| What is required |
Repeat exactly, and only, the lines below starting at the line that contains "Lexikon - P" and ending at the line that contains "Domine o Postmypost", inclusive of both.

| Extracted data |

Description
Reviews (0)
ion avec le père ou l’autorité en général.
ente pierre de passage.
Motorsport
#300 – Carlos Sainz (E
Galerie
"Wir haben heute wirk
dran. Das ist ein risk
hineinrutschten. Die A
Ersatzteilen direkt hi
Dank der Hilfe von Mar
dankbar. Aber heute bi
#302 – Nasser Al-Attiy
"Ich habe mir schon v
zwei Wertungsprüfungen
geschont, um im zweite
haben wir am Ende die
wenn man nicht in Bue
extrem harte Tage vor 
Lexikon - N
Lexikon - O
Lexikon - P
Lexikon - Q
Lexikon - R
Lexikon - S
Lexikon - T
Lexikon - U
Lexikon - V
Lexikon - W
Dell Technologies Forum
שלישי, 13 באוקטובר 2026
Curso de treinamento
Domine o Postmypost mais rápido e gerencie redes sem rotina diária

* * *

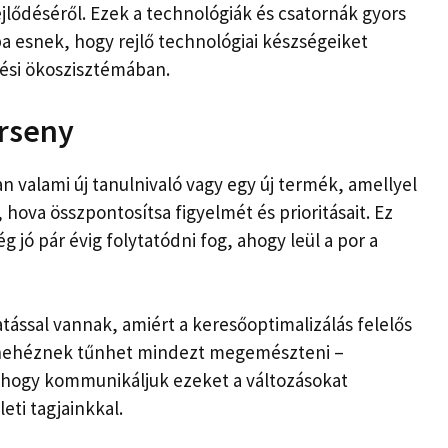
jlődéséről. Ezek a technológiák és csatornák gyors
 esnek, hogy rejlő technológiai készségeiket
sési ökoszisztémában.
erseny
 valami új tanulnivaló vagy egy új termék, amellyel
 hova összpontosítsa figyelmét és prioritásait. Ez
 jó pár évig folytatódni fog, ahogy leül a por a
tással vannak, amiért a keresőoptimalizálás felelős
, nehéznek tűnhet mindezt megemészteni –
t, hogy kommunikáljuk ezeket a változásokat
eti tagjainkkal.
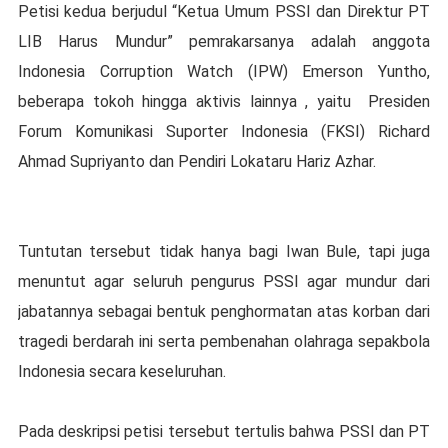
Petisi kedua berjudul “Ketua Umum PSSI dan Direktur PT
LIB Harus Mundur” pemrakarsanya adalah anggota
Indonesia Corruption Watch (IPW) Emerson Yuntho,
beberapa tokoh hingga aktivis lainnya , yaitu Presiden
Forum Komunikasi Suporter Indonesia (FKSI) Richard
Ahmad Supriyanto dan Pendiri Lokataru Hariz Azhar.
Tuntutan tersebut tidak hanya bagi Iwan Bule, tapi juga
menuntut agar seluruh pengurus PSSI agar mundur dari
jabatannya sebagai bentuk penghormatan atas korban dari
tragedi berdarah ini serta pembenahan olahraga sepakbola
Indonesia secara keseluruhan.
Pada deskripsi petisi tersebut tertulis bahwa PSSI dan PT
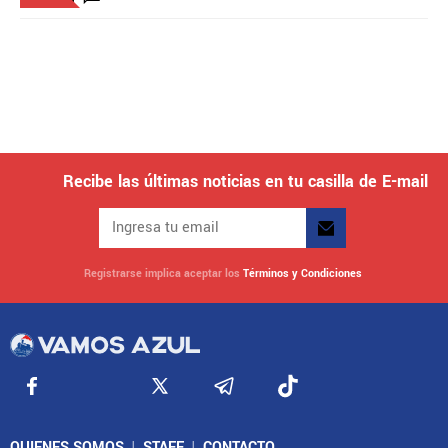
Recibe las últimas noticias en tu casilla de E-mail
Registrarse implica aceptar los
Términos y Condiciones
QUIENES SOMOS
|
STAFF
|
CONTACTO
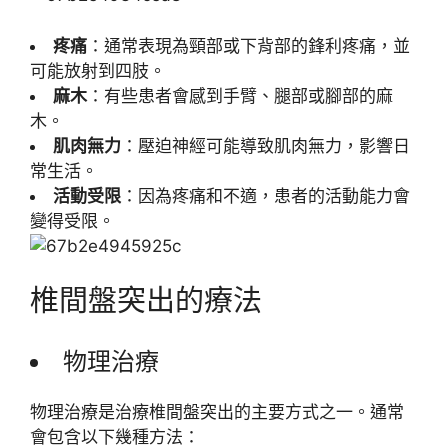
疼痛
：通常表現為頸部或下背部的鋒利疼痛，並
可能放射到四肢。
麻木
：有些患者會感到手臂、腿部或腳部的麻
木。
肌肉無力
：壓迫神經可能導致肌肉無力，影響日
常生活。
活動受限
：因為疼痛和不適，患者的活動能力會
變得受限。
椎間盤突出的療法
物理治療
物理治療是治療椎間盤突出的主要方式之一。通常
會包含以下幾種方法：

...

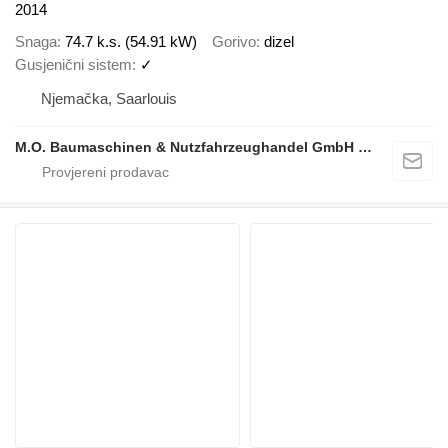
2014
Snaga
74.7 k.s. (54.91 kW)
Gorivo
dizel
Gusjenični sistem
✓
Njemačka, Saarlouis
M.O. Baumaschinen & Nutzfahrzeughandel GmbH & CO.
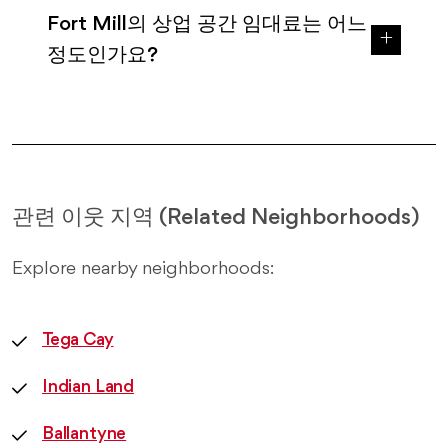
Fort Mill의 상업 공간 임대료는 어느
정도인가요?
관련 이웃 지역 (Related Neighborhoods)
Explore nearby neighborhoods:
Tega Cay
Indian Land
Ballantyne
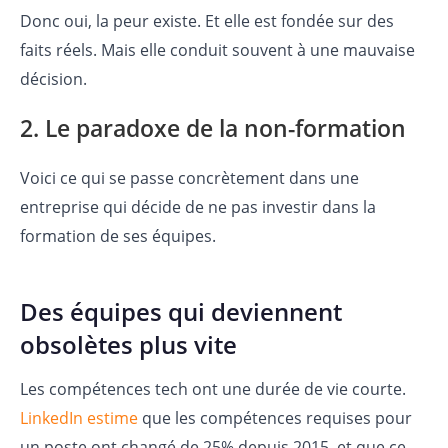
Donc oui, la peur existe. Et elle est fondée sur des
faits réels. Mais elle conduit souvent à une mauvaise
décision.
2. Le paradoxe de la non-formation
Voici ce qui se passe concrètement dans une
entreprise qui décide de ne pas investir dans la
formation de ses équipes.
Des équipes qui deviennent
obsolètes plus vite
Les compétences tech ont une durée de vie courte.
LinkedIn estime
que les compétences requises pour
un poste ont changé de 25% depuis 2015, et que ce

| Solution for this exercise |
Lexikon - P
Lexikon - Q
Lexikon - R
Lexikon - S
Lexikon - T
Lexikon - U
Lexikon - V
Lexikon - W
Dell Technologies Forum
שלישי, 13 באוקטובר 2026
Curso de treinamento
Domine o Postmypost mais rápido e gerencie redes sem rotina diária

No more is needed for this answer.